▶ **GIVEN DATA**:
────────

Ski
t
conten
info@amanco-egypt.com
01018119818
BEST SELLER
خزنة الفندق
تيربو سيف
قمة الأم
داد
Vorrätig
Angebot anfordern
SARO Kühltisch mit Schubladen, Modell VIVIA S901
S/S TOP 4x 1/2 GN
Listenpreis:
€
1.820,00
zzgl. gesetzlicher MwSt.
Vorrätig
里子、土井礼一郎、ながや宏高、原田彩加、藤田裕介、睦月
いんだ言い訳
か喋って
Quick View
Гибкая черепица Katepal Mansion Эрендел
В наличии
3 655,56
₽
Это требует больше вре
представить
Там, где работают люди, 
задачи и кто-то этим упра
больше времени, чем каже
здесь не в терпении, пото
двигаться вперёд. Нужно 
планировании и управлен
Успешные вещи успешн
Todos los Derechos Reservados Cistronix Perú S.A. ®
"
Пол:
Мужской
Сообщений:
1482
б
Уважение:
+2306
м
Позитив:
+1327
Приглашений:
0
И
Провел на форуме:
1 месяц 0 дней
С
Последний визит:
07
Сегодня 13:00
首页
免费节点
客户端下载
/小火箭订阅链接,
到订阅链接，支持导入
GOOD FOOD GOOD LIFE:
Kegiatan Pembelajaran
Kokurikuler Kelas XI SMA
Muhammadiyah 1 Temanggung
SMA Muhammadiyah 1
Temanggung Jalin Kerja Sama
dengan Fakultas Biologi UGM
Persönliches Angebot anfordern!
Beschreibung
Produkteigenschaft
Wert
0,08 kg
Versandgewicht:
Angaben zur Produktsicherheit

────────

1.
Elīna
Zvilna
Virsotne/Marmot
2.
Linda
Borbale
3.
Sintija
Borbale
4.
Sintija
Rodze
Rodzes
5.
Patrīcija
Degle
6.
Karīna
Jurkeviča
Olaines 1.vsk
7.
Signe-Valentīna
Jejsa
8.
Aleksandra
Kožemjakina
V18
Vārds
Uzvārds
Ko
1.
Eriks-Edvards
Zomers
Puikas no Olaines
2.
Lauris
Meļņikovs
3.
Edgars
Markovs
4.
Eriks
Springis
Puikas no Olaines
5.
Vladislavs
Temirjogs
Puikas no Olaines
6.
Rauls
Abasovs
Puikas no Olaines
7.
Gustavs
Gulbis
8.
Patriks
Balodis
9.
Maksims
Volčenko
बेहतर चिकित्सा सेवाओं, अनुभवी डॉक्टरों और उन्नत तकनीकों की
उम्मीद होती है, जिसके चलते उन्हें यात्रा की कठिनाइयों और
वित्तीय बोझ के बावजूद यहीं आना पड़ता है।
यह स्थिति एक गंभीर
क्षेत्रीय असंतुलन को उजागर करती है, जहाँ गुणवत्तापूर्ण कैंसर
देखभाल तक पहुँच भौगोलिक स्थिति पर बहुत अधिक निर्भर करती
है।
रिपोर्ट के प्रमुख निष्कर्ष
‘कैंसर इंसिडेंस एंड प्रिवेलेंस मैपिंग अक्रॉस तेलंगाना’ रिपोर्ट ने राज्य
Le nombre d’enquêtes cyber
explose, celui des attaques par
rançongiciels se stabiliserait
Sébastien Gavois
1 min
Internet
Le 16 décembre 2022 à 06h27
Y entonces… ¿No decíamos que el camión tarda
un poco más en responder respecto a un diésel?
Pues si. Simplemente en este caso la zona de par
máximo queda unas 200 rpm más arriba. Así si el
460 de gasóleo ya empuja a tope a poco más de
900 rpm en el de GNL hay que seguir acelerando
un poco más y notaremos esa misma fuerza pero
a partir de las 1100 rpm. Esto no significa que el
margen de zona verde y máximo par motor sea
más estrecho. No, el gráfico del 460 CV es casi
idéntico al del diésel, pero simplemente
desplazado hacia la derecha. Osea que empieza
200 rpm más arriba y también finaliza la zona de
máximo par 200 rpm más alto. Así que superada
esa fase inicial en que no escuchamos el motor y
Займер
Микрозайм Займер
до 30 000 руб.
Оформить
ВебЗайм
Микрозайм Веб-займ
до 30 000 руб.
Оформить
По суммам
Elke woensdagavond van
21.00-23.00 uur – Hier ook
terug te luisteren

────────

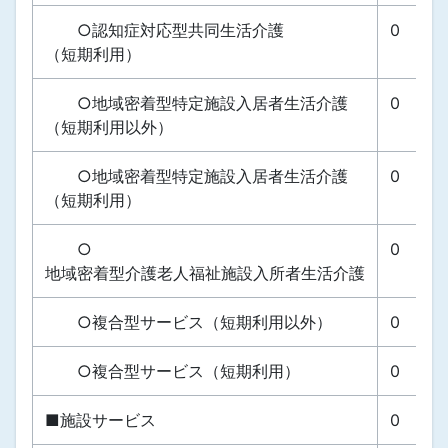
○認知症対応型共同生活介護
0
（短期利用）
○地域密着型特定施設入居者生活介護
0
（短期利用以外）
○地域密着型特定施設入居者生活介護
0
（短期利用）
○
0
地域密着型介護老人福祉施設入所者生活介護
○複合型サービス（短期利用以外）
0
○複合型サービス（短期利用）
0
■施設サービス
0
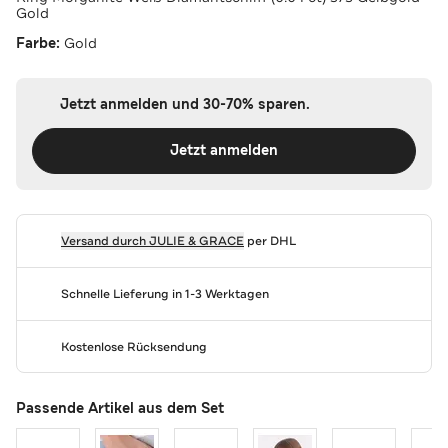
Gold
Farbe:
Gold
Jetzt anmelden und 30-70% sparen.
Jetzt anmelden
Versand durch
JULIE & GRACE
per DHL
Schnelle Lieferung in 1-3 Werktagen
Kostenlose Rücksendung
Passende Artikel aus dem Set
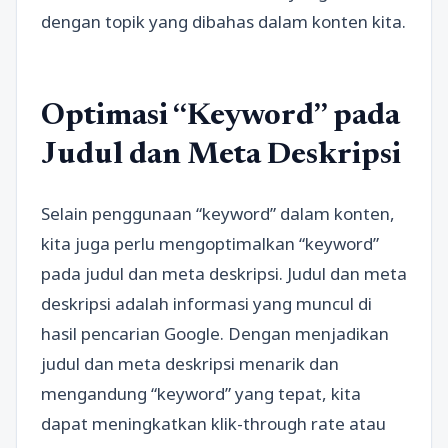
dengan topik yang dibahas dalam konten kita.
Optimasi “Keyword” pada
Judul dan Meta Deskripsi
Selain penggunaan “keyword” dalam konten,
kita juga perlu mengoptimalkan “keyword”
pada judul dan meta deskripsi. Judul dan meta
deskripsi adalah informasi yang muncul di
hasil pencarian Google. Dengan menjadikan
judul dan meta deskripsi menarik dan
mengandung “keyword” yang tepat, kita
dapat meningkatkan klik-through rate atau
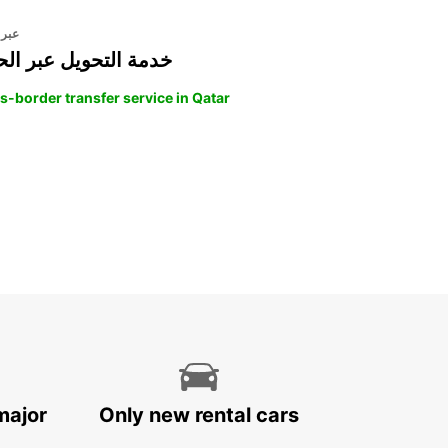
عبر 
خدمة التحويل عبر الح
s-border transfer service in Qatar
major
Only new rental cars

────────

▶ **EXERCISE OBJECTIVE**:
Show each line of the records above containing "zona".

▶ **ANSWER TO THIS EXERCISE**:
Pues si. Simplemente en este caso la zona de par
margen de zona verde y máximo par motor sea
200 rpm más arriba y también finaliza la zona de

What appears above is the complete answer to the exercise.